Asked if she thinks anyone is listening to a 75-year-old woman protesting outside Obama campaign headquarters, Lyons said, "I don't know."
But she said she has to try, that's why she's in Chicago ahead of the NATO summit.
Security guards and police were ready, keeping a bicycle border around the peaceful group as they later marched four abreast around the corner to carry their protest to the Canadian consulate, then up Michigan Avenue to the British Consulate and the German Consulate, carrying a pink banner reading "Stop Killer Drones."
Some in the lunchtime crowd were listening.
"Let's just say, this morning I wasn't thinking about drones, and children dying. So it definitely opened my eyes," one young woman said as she sat in a plaza along Michigan Avenue.
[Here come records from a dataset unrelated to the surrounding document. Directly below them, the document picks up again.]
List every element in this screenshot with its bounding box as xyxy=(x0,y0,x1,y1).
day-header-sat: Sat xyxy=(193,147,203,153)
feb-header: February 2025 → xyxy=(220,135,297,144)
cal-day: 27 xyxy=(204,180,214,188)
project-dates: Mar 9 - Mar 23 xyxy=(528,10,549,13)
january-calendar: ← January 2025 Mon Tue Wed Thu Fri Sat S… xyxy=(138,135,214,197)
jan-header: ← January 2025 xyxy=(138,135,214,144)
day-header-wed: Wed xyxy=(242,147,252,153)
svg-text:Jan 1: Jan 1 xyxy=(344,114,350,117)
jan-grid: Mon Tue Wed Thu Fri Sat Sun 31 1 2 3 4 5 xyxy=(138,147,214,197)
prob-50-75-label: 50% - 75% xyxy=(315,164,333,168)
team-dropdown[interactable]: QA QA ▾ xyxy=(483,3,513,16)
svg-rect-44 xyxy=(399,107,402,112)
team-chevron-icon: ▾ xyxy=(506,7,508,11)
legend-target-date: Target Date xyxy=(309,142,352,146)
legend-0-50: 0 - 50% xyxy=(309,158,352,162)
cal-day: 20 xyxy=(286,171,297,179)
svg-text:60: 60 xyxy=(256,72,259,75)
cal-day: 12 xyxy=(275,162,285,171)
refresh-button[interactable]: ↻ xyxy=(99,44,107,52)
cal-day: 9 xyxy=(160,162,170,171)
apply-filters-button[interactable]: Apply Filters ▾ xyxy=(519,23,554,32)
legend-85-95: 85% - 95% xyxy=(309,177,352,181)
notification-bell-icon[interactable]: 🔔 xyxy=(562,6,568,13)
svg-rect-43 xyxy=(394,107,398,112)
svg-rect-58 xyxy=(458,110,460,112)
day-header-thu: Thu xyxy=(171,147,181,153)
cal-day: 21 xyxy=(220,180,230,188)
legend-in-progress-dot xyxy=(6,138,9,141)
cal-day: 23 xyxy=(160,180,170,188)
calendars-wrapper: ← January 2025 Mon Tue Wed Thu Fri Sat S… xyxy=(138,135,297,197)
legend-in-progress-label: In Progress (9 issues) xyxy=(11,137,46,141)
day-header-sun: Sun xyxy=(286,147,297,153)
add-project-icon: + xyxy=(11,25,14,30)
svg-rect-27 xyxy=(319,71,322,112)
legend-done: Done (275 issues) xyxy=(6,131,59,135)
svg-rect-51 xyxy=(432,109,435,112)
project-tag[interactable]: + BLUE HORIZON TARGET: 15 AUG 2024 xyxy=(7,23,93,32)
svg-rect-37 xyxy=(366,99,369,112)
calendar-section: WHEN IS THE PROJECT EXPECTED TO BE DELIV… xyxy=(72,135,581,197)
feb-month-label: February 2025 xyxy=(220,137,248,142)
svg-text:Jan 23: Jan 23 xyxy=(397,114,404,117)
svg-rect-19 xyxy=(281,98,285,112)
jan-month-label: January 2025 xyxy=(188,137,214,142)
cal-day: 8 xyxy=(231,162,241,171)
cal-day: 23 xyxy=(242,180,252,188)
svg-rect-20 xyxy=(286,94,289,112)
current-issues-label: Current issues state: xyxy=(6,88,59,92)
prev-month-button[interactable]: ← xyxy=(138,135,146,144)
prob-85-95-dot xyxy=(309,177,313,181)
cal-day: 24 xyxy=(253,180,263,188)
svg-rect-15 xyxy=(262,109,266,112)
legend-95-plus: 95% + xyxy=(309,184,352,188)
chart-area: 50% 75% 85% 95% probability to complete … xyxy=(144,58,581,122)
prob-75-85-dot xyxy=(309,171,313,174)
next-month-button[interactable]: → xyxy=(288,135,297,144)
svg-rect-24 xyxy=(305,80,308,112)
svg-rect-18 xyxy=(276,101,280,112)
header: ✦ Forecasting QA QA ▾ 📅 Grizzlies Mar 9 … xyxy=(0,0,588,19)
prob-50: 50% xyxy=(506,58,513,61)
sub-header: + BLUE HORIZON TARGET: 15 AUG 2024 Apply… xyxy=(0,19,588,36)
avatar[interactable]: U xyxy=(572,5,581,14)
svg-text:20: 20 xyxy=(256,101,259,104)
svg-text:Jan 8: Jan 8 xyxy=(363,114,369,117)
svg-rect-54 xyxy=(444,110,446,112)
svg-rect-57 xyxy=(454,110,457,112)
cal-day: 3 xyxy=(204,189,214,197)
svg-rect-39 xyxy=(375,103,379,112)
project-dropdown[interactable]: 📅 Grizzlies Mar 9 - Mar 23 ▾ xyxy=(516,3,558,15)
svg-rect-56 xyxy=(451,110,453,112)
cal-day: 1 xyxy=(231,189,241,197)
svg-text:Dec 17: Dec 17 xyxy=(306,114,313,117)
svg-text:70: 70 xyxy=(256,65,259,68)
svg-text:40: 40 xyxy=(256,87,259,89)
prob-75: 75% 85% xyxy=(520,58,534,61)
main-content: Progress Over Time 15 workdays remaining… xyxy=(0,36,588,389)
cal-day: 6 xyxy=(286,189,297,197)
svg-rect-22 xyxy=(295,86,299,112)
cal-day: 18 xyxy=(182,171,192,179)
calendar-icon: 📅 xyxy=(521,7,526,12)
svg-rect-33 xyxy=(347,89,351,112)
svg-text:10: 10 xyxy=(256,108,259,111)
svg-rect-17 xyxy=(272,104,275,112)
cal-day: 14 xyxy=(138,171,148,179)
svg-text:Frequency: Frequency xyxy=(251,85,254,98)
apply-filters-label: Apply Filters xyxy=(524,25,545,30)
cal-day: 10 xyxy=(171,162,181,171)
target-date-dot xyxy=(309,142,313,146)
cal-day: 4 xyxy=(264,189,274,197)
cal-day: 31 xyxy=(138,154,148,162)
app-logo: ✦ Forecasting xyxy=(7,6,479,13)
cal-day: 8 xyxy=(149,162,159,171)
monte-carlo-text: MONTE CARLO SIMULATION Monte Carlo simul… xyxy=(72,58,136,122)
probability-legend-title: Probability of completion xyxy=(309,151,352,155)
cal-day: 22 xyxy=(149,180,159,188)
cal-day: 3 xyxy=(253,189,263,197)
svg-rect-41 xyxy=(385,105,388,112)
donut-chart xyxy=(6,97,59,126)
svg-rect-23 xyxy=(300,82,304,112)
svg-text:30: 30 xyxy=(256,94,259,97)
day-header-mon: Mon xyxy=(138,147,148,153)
Organizers were happy to hear that.
Later Thursday afternoon, Occupy Chicago protesters laid down on the sidewalk outside the Prudential Building, while others poured oil -- actually colored vegetable oil -- from a giant plastic prop of an oil pipe, as others chanted "planet over profit, occupy the world," to protest the building of oil pipelines in Alaska and Canada. The Canadian Consulate is also housed inside the Prudential Building.
By then, the group outside had grown to about 100 people, and dozens of police officers were on hand for the protest, which had been peaceful throughout the day.